De vez en cuando sueño contigo y, al despertar, me queda un olor a café y gallos. No corro a interpretarlo. Si algo me enseñaste es que no todo tiene explicación; muchas cosas tienen uso. Uso el sueño como usabas tus manos: para afirmar, no para debatir. Desayuno lo que habría querido contarte: que soy capaz, que me equivoco con menos miedo, que al caminar escucho, junto a mi sombra, tu paso acompasado con el mío, y esa compañía no me pesa: me endereza y me da fuerza.
Claro que hay días malos. Esos en que el mundo se vuelve una puerta que no abre y el gallo canta a destiempo. Me siento y dejo que duela y duele bastante. No hago lista, no barro, no leo. Solo le aparto una silla al dolor, como se le aparta a un gallo mañoso: “te veo, aquí estás, come un poco, pero no te quedes a dormir”. Curiosamente, cuando lo trato con esa dignidad, el dolor aprende modales. Y me deja volver a la vida.
Ayer, un niño en la calle gritó “¡apa!” y la palabra me atravesó como espuela. No tuve envidia; tuve hambre de decirla. Entonces hice algo que—pienso—te habría hecho sonreír: fui a casa y busque esos videos de cocina que tanto veías, queriendo replicar las recetas e impresionándome con lo que hacían, y solo tal vez, si lo hacia, estaría ahí tu haciéndolo también, eso me duele pero me reconforta.
Hoy escribo esto para ti y para quien lo lea con un hueco parecido. No sé dar consejos, pero puedo escribir lo que siento y contar lo que me ha funcionado: hacer cosas pequeñas con amor grande; nombrar lo que no entiendo sin prisa; pedir compañía sin actas de propiedad; buscar belleza sin culpa; reír sin pedir perdón; escuchar tus notas de voz como quien abre la ventana al alba; cuidar algo vivo aunque sea una planta o un intento.

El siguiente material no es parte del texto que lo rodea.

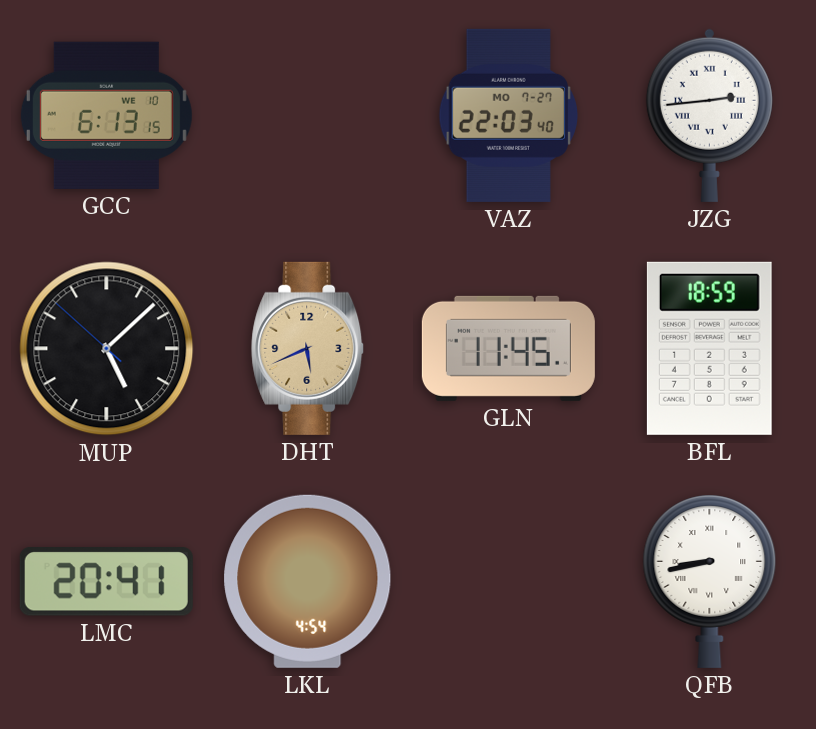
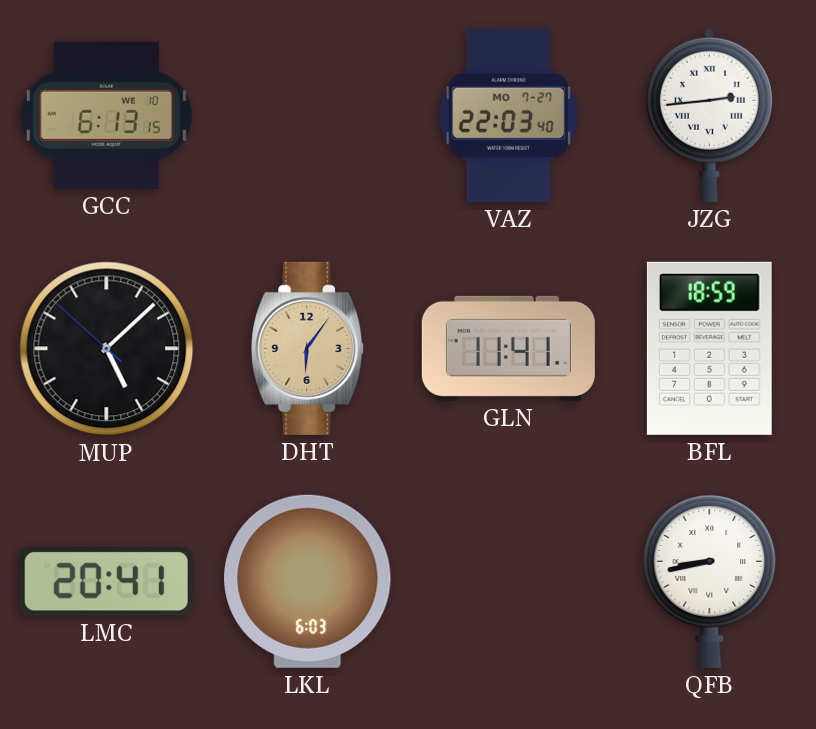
DHT: 5:41 -> 6:06
GLN: 11:45 -> 11:41
LKL: 4:54 -> 6:03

Y una regla que me inventé y me sirve: nunca apagar la luz ni el día en silencio. Digo tu nombre bajito y digo el mío, recordando que no te fuiste, solo te transformaste.
Si alguien me pregunta cómo se afronta el duelo, no digo “se supera”; digo “se sostiene y se vive”. Sostener no es aguantar para siempre: es reacomodar el peso para poder caminar. A ratos me encorvo; a ratos voy erguido. Pero he descubierto algo que me calma: los muertos a quienes se les ama bien no se vuelven cadena; se vuelven brújula. A la brújula no se le ruega ni se le llora: se le consulta. Y luego se avanza.
Hoy le voy a dar play a una de tus notas, esas donde dices “ándale, hijo, échale ganas”, y voy a leer en voz alta estás líneas que subrayé y hoy comparto con quien lee esta historia:
“No estamos hechos para vencer a la muerte; estamos hechos para hacerle sitio a la vida dentro de lo perdido”.
Si te escucho, bien. Si no, también. Porque el homenaje verdadero no es convencer al mundo de que sigues aquí, sino vivir de tal modo que, al ver cómo cuido, cómo trabajo, cómo río, alguien diga sin conocer tu nombre que has dejado un buen legado.
No existe un manual ni un procedimiento para llevar tu partida, o la de un ser querido, cada uno lo vive diferente, a su manera y a su tiempo, pero cada cosa por más pequeña o grande que sea, te ayuda a sostenerte, a mantenerte y continuar, porque si algo le debemos a quien ya no esta, es lograr nuestros objetivos, cumplir nuestras metas y llegar a nuestro propósito. Porque si bien ya no estás aquí, siempre estarás en mi, en mi forma de ser, mi pensar, mi actuar.